Biological Data Analysis: Homework 1

Due Tuesday, Sept. 8



You must type this and all other homework assignments. Do not e-mail the assignment to me; turn it in early (at 322 Wolf) for a foreseeable absence, or turn it in late after an unexpected absence from class.

1. Choose an article from your favorite scientific journal. It should be a regular-sized article (not a brief note) in a specialized journal (not Science, Nature, or PNAS). If you don't have a favorite journal, I recommend Evolution. Make sure it has some kind of statistical test in it. Read through it and identify at least six variables that are analyzed in the paper. For each variable, provide the name of the variable (such as "LAM"), and if it's not obvious from the name, give a short explanation of what the variable is (such as "length of the anterior adductor muscle scar on a mussel shell"). Then say whether the variable is a measurement variable, an attribute variable, or a ranked variable. If a measurement variable has been converted to an attribute variable, or if the percentages from an attribute variable have been analyzed as if they were a measurement variable, mention this. You must have at least six variables; if you don't have six, do more than one paper.

2. Next, find one statistical test that is used in the paper. It may be difficult after only one week of class, but try to anwer the following:

3. Give the citation information (authors, year, article title, journal, volume, page numbers) for the article or articles you've used.

Mmmmm, bonus: Everyone who finds an article with a true ranked variable (not a measurement variable converted to a ranked variable for a non-parametric test) gets a donut at the next class.


4. A broken collarbone is a common injury among bicycle racers. With the help of messages on various websites that are popular among professional and serious amateur bicycle racers, you identify 122 bicyclists who have broken a collarbone twice. Under the null hypothesis that the right and left collarbones break equally as often, and the first and second breaks are independent of each other, how many of the bicyclists would you expect to have broken the same collarbone twice?

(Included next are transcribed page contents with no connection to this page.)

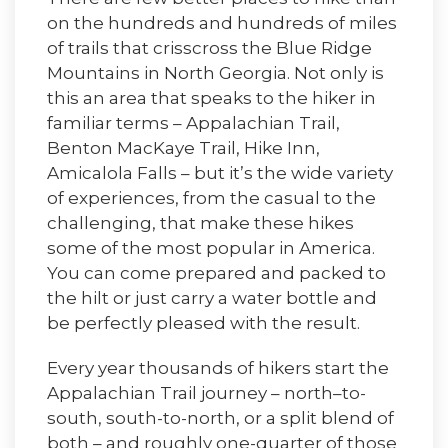
on the hundreds and hundreds of miles
of trails that crisscross the Blue Ridge
Mountains in North Georgia. Not only is
this an area that speaks to the hiker in
familiar terms – Appalachian Trail,
Benton MacKaye Trail, Hike Inn,
Amicalola Falls – but it’s the wide variety
of experiences, from the casual to the
challenging, that make these hikes
some of the most popular in America.
You can come prepared and packed to
the hilt or just carry a water bottle and
be perfectly pleased with the result.
Every year thousands of hikers start the
Appalachian Trail journey – north–to-
south, south-to-north, or a split blend of
both – and roughly one-quarter of those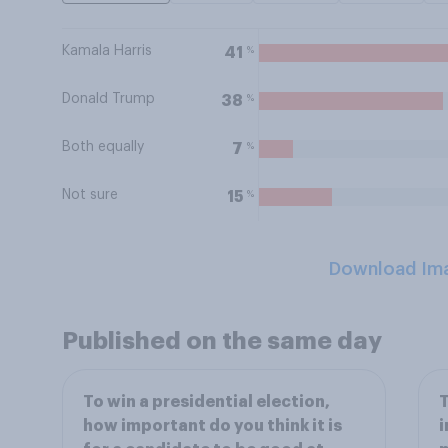
Kamala Harris
%
41
Donald Trump
%
38
Both equally
%
7
Not sure
%
15
Download Im
Published on the same day
To win a presidential election,
T
how important do you think it is
i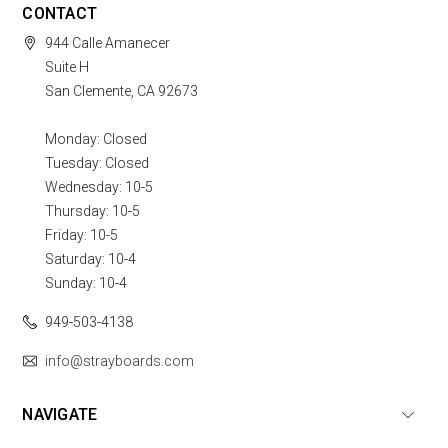
CONTACT
944 Calle Amanecer
Suite H
San Clemente, CA 92673
Monday: Closed
Tuesday: Closed
Wednesday: 10-5
Thursday: 10-5
Friday: 10-5
Saturday: 10-4
Sunday: 10-4
949-503-4138
info@strayboards.com
NAVIGATE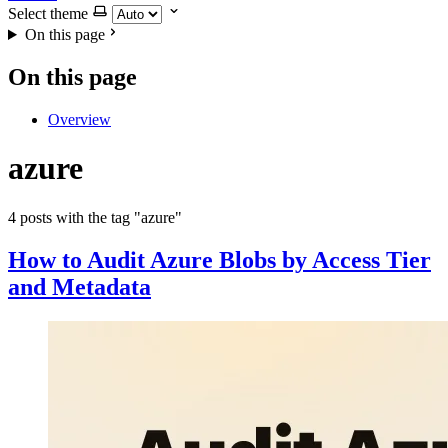
Select theme
On this page
On this page
Overview
azure
4 posts with the tag "azure"
How to Audit Azure Blobs by Access Tier
and Metadata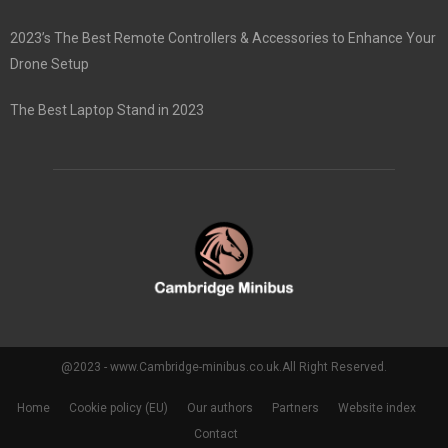
2023’s The Best Remote Controllers & Accessories to Enhance Your
Drone Setup
The Best Laptop Stand in 2023
@2023 - www.Cambridge-minibus.co.uk.All Right Reserved.
Home
Cookie policy (EU)
Our authors
Partners
Website index
Contact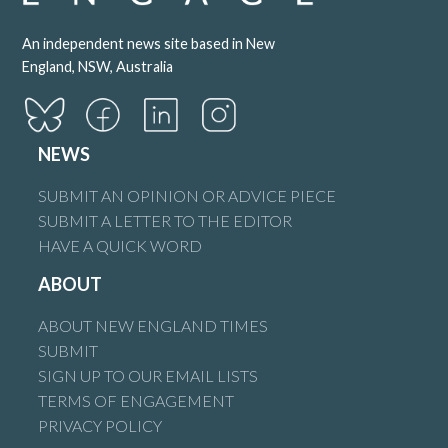
An independent news site based in New
England, NSW, Australia
NEWS
SUBMIT AN OPINION OR ADVICE PIECE
SUBMIT A LETTER TO THE EDITOR
HAVE A QUICK WORD
ABOUT
ABOUT NEW ENGLAND TIMES
SUBMIT
SIGN UP TO OUR EMAIL LISTS
TERMS OF ENGAGEMENT
PRIVACY POLICY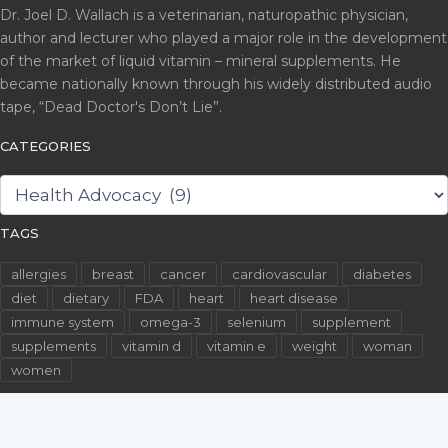
Dr. Joel D. Wallach is a veterinarian, naturopathic physician,
author and lecturer who played a major role in the development
of the market of liquid vitamin – mineral supplements. He
became nationally known through his widely distributed audio
tape, “Dead Doctor's Don’t Lie”.
CATEGORIES
CATEGORIES
TAGS
allergies
breast
cancer
cardiovascular
diabetes
diet
dietary
FDA
heart
heart disease
immune system
omega-3
selenium
supplement
supplements
vitamin d
vitamin e
weight
woman
women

The probability of breaking the left collarbone is 0.5, so the probability of breaking the left collarbone AND the left collarbone is 0.5×0.5=0.25. The same is true for the right. The probability of breaking left+left OR right+right is 0.25+0.25=0.5.

5. A calico cat has patches of black, orange, and white fur. The white fur is caused by the dominant S allele at the spotting locus. The combination of orange and black occurs in cats that are heterozygous (one O allele and one o allele) at the orange locus. The orange locus is on the X chromosome, so only female cats can be calico. A calico cat with the Ss genotype at the spotting locus mates with an all-black cat and gives birth to one kitten. What is the probability that it is calico?

In order to be a calico, the kitten has to be female (probability 0.5), get the S allele from its Ss mother (probability 0.5), and get o allele from its Oo mother (probability 0.5). The probability of being female AND getting the S AND getting the o is 0.5×0.5×0.5=0.125.


Here's a couple of classic probability puzzles. Don't spend a lot of time on them, and don't worry if you don't get the right answer; you'll get full credit as long as you write something down. If you do get the right answer, let me know whether it's because you've seen the puzzles before, or are just a genius.

6. There are 57 students in the class. Estimate the probability that there is at least one pair of "birthday twins" in the class--people born on the same date (not necessarily the same year). If you got an answer, what simplifying assumptions did you make? How do you think your answer would change if you used a more accurate model?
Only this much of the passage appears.